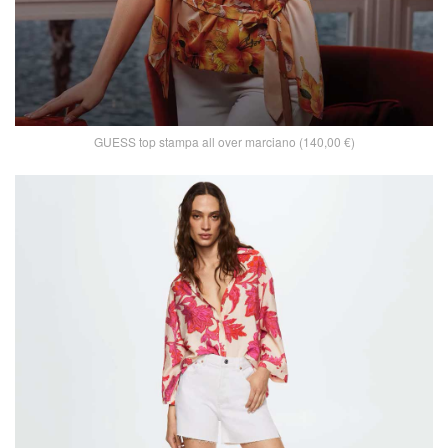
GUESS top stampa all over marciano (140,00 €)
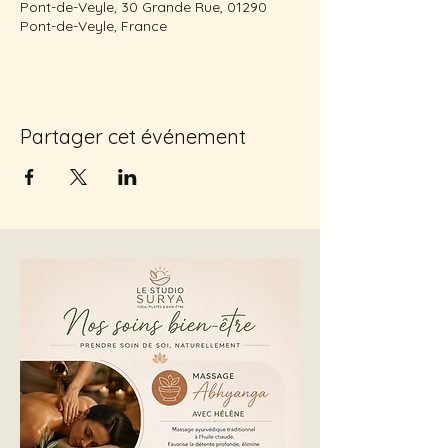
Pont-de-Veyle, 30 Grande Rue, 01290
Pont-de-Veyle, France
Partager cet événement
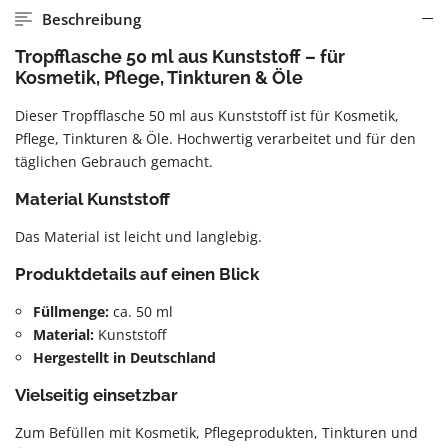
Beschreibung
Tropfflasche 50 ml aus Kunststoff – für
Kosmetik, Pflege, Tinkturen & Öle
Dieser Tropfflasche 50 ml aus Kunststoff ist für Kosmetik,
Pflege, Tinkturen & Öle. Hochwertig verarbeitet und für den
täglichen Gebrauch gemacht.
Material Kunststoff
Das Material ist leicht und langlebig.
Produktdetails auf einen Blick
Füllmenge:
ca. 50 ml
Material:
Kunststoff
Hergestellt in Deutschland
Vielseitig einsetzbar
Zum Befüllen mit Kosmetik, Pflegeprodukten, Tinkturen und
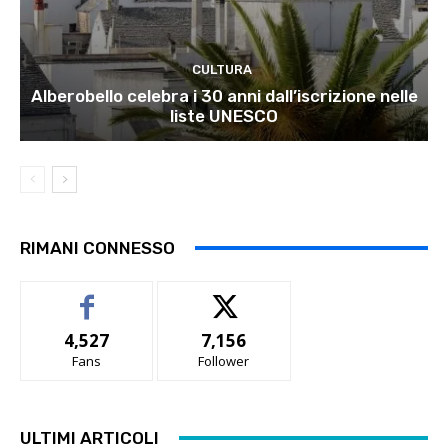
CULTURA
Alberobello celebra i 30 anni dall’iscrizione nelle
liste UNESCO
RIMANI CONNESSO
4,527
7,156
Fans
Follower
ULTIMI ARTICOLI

———

Work order =
Give the number of lines above that hold "Kosmetik", with no other words.

Solution =
3